-- Opening Marker --
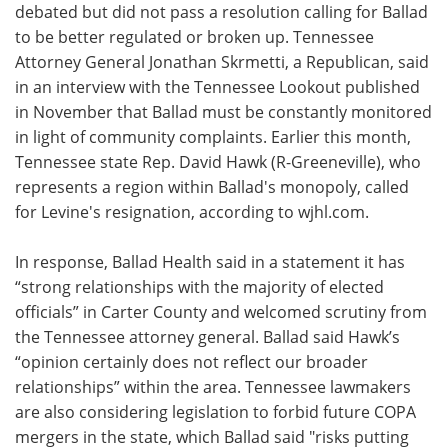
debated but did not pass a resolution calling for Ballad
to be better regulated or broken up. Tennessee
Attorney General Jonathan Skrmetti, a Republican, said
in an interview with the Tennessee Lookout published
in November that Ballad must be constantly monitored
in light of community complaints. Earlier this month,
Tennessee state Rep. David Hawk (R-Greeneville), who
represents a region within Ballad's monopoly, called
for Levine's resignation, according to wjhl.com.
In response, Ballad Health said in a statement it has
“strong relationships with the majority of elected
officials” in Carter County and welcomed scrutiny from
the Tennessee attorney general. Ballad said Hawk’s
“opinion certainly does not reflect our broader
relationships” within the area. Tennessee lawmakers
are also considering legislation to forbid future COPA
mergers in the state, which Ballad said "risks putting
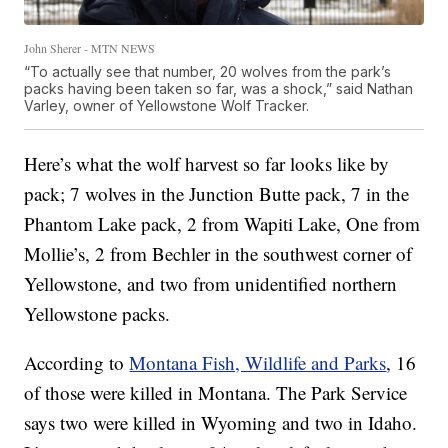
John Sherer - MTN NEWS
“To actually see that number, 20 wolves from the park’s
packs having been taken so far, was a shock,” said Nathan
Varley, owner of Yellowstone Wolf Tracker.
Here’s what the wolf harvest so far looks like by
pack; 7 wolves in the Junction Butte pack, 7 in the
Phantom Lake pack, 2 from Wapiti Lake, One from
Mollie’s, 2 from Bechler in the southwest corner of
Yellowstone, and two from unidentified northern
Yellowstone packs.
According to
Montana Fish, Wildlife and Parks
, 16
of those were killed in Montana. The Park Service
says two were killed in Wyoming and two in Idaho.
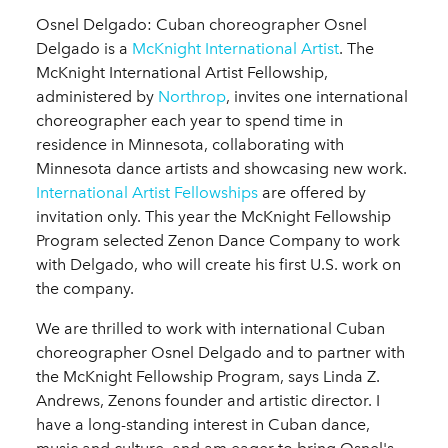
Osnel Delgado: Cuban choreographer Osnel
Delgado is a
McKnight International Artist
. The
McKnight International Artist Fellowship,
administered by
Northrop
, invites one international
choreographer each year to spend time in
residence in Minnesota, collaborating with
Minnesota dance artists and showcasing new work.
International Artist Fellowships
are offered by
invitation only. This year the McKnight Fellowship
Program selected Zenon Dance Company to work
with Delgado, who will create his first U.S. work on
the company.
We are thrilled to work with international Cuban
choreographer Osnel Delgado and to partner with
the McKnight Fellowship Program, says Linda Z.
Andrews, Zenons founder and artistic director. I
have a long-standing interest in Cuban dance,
-- Closing Marker --
-- Opening Marker --
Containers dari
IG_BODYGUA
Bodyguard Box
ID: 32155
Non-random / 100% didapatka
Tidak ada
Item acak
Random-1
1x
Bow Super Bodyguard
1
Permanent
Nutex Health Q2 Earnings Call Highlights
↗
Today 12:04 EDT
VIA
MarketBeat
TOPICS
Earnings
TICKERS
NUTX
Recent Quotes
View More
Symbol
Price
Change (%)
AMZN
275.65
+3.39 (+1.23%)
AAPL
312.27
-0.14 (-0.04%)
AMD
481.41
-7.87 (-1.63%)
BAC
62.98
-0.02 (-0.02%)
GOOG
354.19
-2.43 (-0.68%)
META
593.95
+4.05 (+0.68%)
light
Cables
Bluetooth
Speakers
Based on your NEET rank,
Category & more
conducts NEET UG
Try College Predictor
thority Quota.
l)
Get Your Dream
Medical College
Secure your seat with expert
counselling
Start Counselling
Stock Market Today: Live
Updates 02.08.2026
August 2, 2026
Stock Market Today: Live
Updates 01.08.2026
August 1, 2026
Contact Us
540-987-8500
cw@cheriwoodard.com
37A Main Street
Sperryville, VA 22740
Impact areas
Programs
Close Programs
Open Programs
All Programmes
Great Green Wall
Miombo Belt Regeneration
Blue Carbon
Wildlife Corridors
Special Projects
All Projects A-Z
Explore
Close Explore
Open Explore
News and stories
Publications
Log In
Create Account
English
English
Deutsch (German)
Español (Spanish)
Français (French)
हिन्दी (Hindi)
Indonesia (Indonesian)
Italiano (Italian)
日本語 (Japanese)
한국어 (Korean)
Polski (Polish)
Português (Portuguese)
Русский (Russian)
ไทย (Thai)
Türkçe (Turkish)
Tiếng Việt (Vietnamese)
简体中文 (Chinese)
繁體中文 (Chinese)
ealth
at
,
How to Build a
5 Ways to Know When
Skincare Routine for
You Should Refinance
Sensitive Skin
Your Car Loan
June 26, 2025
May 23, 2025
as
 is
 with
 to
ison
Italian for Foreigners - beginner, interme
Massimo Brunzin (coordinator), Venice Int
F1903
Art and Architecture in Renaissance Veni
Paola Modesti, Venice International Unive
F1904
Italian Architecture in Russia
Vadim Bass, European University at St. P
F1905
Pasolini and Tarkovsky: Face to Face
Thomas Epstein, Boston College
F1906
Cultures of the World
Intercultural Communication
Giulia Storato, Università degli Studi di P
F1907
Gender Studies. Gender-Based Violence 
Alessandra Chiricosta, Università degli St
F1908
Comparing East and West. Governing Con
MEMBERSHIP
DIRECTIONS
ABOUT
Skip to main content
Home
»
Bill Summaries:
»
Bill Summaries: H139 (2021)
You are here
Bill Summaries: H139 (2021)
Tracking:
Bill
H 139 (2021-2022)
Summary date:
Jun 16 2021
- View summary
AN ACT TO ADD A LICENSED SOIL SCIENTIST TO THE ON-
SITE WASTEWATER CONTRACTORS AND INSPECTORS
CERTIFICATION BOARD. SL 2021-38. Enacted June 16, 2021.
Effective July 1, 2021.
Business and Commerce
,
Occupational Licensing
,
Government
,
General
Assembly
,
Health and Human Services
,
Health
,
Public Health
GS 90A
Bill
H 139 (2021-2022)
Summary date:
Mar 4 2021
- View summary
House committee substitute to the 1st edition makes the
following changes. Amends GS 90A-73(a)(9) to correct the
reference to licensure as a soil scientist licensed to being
-- Closing Marker --
-- Opening Marker --
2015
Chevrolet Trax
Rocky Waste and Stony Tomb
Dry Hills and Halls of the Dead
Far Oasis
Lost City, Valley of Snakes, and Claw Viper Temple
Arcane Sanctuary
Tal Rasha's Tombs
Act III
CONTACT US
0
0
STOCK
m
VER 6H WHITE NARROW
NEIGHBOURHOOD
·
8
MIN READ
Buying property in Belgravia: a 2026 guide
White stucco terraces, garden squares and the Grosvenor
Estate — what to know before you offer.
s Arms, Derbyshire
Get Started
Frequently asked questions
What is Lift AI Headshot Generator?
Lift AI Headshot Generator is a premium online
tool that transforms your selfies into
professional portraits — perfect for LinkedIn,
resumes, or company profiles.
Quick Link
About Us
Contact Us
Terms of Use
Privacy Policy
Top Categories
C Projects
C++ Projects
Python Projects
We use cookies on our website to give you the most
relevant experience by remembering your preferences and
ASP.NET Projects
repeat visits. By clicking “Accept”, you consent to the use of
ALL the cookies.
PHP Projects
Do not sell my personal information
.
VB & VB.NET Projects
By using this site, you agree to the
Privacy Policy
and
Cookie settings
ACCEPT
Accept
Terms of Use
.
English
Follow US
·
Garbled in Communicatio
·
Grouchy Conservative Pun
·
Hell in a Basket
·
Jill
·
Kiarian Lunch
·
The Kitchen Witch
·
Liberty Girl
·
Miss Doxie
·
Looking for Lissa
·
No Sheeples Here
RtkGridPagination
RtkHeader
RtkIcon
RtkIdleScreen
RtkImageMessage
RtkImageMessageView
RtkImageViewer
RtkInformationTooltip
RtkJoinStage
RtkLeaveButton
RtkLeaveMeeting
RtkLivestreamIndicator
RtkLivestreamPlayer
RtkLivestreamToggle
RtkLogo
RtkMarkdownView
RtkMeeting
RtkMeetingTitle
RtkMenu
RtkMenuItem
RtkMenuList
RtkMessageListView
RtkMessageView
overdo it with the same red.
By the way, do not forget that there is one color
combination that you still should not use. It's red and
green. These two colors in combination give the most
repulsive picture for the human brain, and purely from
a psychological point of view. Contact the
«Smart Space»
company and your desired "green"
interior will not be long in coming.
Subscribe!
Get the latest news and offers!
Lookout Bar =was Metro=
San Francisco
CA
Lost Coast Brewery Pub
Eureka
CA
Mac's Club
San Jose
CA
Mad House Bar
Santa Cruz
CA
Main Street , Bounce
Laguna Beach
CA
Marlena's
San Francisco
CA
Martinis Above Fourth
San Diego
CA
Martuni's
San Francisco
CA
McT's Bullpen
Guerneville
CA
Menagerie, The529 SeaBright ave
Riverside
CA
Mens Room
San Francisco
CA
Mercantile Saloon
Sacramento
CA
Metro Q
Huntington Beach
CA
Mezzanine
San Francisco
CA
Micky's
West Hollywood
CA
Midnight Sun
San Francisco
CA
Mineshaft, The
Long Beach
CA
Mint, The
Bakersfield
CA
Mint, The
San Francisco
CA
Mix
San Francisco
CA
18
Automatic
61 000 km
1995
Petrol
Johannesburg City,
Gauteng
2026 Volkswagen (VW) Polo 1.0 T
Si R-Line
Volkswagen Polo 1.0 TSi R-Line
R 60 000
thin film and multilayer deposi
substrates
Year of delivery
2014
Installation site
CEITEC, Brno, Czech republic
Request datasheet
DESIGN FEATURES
-- Closing Marker --
In the data above, find the line that contains "in light of" and the line that contains "are also considering". Repeat exactly those lines and every line between them, and only those.

* **OUTPUT OF THE EXERCISE**
in light of community complaints. Earlier this month,
Tennessee state Rep. David Hawk (R-Greeneville), who
represents a region within Ballad's monopoly, called
for Levine's resignation, according to wjhl.com.
In response, Ballad Health said in a statement it has
“strong relationships with the majority of elected
officials” in Carter County and welcomed scrutiny from
the Tennessee attorney general. Ballad said Hawk’s
“opinion certainly does not reflect our broader
relationships” within the area. Tennessee lawmakers
are also considering legislation to forbid future COPA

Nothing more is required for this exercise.